In [1]:
import cubo
import spyndex
import xarray as xr
from dask.distributed import Client
from dask.distributed import LocalCluster
import dask.dataframe as dd
import rioxarray
import geopandas as gpd
import pandas as pd
import planetary_computer
from sklearn.ensemble import RandomForestRegressor
from sklearn.metrics import mean_squared_error, r2_score, mean_absolute_error
from sklearn.datasets import make_regression
from sklearn.model_selection import train_test_split
from sklearn.model_selection import GridSearchCV
import os
from pathlib import Path
import numpy as np
import rioxarray as rxr
from glob import glob
import datetime
from shapely.geometry import Polygon
import seaborn as sns
import matplotlib.pyplot as plt
import scipy
import folium
import gc

# Filtered data to csv

In [2]:
def paths_to_datetimeindex(data_folder):
    dt_list = []
    for file_name in glob(str(data_folder) + "/*.tif"):
        dt = datetime.datetime.strptime(
            file_name.split("/")[-1].split("_")[2], "%Y%m%dT%H%M%S"
        )
        dt_list.append(dt)
    return pd.to_datetime(dt_list)


def create_cluster_blank_band(cluster_da: xr.DataArray, band_names: list[str] | str):
    cluster_da_mask = cluster_da
    # LOG.info("Creating cluster blank band")
    if type(band_names) is not list:
        band_list = [band_names]
    else:
        band_list = band_names

    for band_name in band_list:
        mask_aggs = []
        for x in cluster_da_mask:
            mask_aggs.append(xr.ones_like(x.sel(band="B02")))

        mask = xr.concat(mask_aggs, dim="time")

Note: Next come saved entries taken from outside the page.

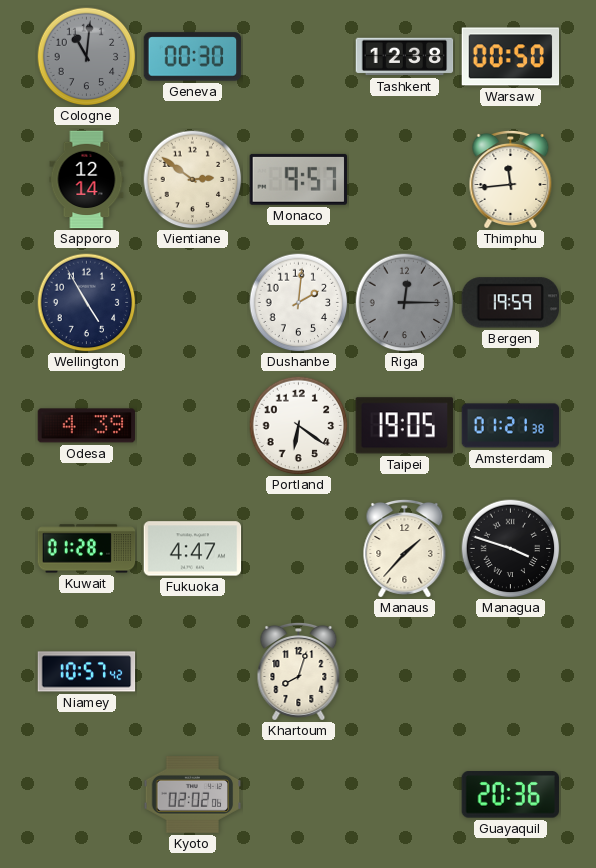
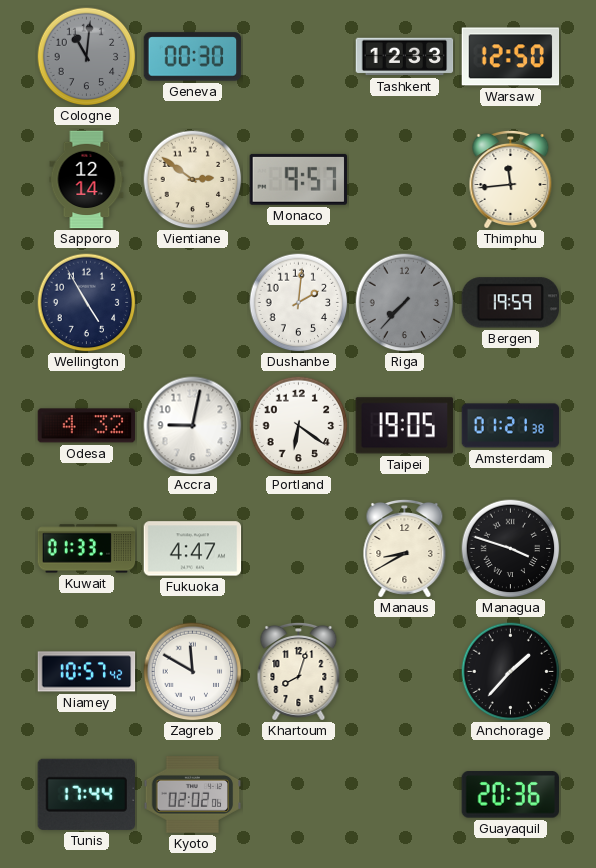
Tashkent: 12:38 -> 12:33
Warsaw: 00:50 -> 12:50
Riga: 12:15 -> 7:37
Odesa: 4:39 -> 4:32
Accra: none -> 9:02
Kuwait: 01:28 -> 01:33
Manaus: 1:37 -> 8:40
Zagreb: none -> 11:50
Anchorage: none -> 1:37
Tunis: none -> 17:44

        mask.name = band_name
        cluster_da_mask = xr.concat(
            [
                cluster_da_mask,
                mask.expand_dims(band=[band_name]),
            ],
            dim="band",
        )
    return cluster_da_mask


def read_cluster_cube(data_folder: Path) -> xr.DataArray:
    time_var = xr.Variable("time", paths_to_datetimeindex(data_folder))
    x = []
    for i in glob(str(data_folder) + "/*.tif"):
        y = rxr.open_rasterio(i)
        y = y.assign_coords(id=i.split("/")[-1].split(".")[0], epsg=32756)  # type: ignore
        x.append(y)
        y.close()
    da = xr.concat(x, dim=time_var)
    da = da.sortby("time")  # type: ignore
    da = da.assign_coords(
        band=[
            "B02",  # blue
            "B03",  # green
            "B04",  # red
            "B08",  # NIR
            "SCL",
            "NDTI",
            "NDWI",
            "turbidity",
        ]
    )
    return da

## Read saved geotif

In [3]:
da_test = read_cluster_cube(Path("./data") / "cluster1")
da_test

## Filter by field data list

In [4]:
da_test = da_test.sel(
    band=[
        "B02",  # blue
        "B03",  # green
        "B04",  # red
        "B08",  # NIR
        "SCL",
        "NDTI",
        "NDWI",
    ]
)
da_test = create_cluster_blank_band(da_test, ["turbidity"])
da_test

  mask = xr.concat(mask_aggs, dim="time")


In [5]:
def filter_with_date_list(da, field_data, date_dif: int = 5):
    date_list = []
    date_dict = {}
    da_test = da.copy()
    i = 0
    for index, row in field_data.iterrows():
        selected_data = da_test.sel(time=row["date"], method="nearest")
        date_difference = (row["date"] - selected_data.time.to_pandas()).days
        if abs(date_difference) >= date_dif:
            i = i + 1
        else:
            if selected_data.time.to_pandas() not in date_list:
                date_list.append(selected_data.time.to_pandas())
                date_dict[selected_data.time.to_pandas()] = []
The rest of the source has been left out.